World Health Organization (WHO) Director-General Tedros Ghebreyesus said Disease X is attracting a lot of attention, but it’s not a new idea.

Disease X serves as a “placeholder for the diseases we don’t know,” and it begins with private-sector research and development to test drugs and “other things.”

Tedros stressed that the next pandemic is “not a matter of if, but rather when,” while noting that COVID-19 was the original Disease X, in which they were able to facilitate the Pandemic Fund in partnership with the World Bank.

For this reason, Tedros urges nations not to let national interests obstruct cooperation with the WHO's proposed pandemic agreement that will amend existing, legally binding international health regulations.

The WHO has been accused of voting fraud as they negotiate the new agreement, pushing through changes to international law without following their own defined processes and not giving member states adequate time to review said proposals.  

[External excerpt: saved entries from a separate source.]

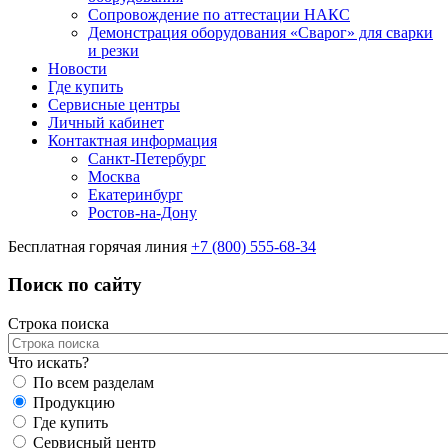
Сопровождение по аттестации НАКС
Демонстрация оборудования «Сварог» для сварки
и резки
Новости
Где купить
Сервисные центры
Личный кабинет
Контактная информация
Санкт-Петербург
Москва
Екатеринбург
Ростов-на-Дону
Бесплатная горячая линия
+7 (800) 555-68-34
Поиск по сайту
Строка поиска
Что искать?
По всем разделам
Продукцию
Где купить
Сервисный центр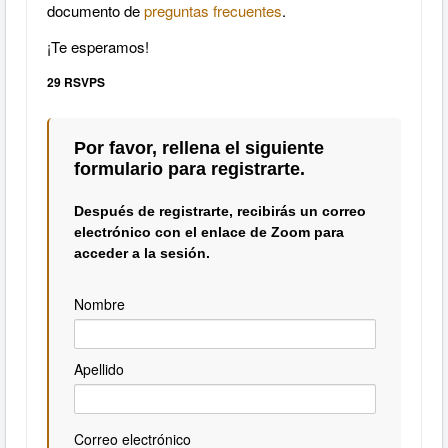
documento de
preguntas frecuentes
.
¡Te esperamos!
29 RSVPS
Por favor, rellena el siguiente
formulario para registrarte.
Después de registrarte, recibirás un correo
electrónico con el enlace de Zoom para
acceder a la sesión.
Nombre
Apellido
Correo electrónico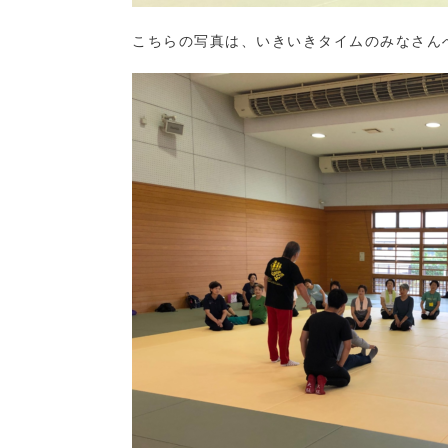
こちらの写真は、いきいきタイムのみなさん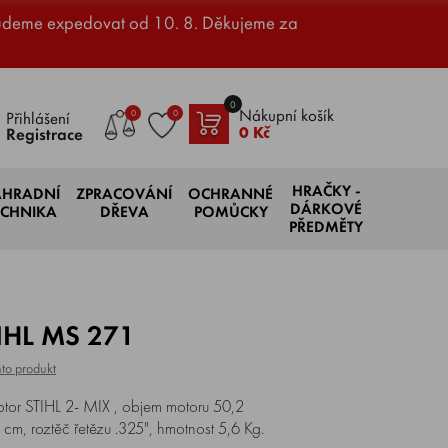
udeme expedovat od 10. 8. Děkujeme za
0
Nákupní košík
0
0
Přihlášení
0 Kč
Registrace
HRAČKY -
AHRADNÍ
ZPRACOVÁNÍ
OCHRANNÉ
DÁRKOVÉ
ECHNIKA
DŘEVA
POMŮCKY
PŘEDMĚTY
TIHL MS 271
to produkt
tor STIHL 2- MIX , objem motoru 50,2
 cm, roztěč řetězu .325", hmotnost 5,6 Kg.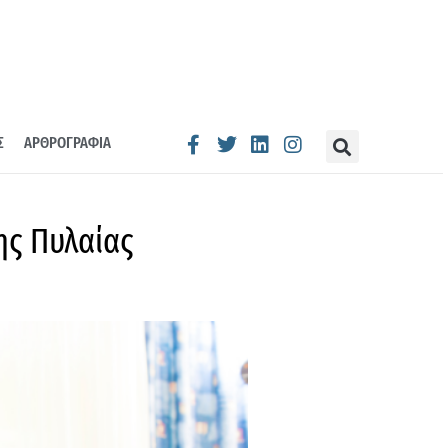
Σ
ΑΡΘΡΟΓΡΑΦΙΑ
ης Πυλαίας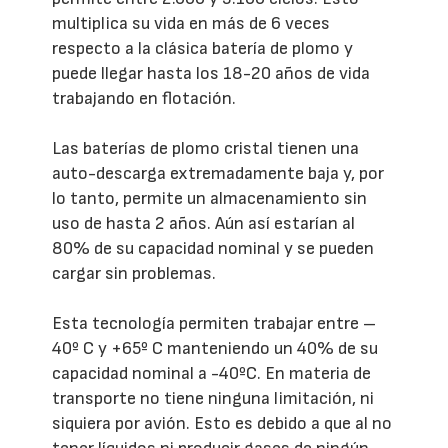
multiplica su vida en más de 6 veces
respecto a la clásica batería de plomo y
puede llegar hasta los 18-20 años de vida
trabajando en flotación.
Las baterías de plomo cristal tienen una
auto-descarga extremadamente baja y, por
lo tanto, permite un almacenamiento sin
uso de hasta 2 años. Aún así estarían al
80% de su capacidad nominal y se pueden
cargar sin problemas.
Esta tecnología permiten trabajar entre –
40º C y +65º C manteniendo un 40% de su
capacidad nominal a -40ºC. En materia de
transporte no tiene ninguna limitación, ni
siquiera por avión. Esto es debido a que al no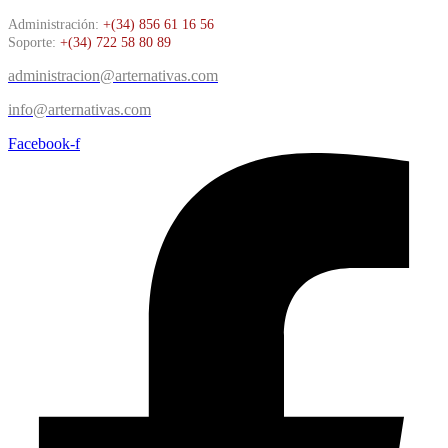
Administración:
+(34) 856 61 16 56
Soporte:
+(34) 722 58 80 89
administracion@arternativas.com
info@arternativas.com
Facebook-f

Preetha Reddy, vice-chair of the private sector healthcare group Apollo Health Enterprise in India, likened healthcare workers to the Indian army preparing for war.

Brazilian Health Minister Nísia Trindade Lima spoke in Portuguese without translation for online viewers.

Michele Demaré, Chair of vaccine company AstraZeneca (AZ), said that “quick action, quick decision making” was pivotal in the COVID-response.

Demaré admitted the company's inexperience in vaccine production but omitted acknowledgment that the hastily manufactured AstraZeneca COVID-19 vaccines were among the first flagged for severe adverse events.

There was no allotted time for questions unlike many of the other sessions.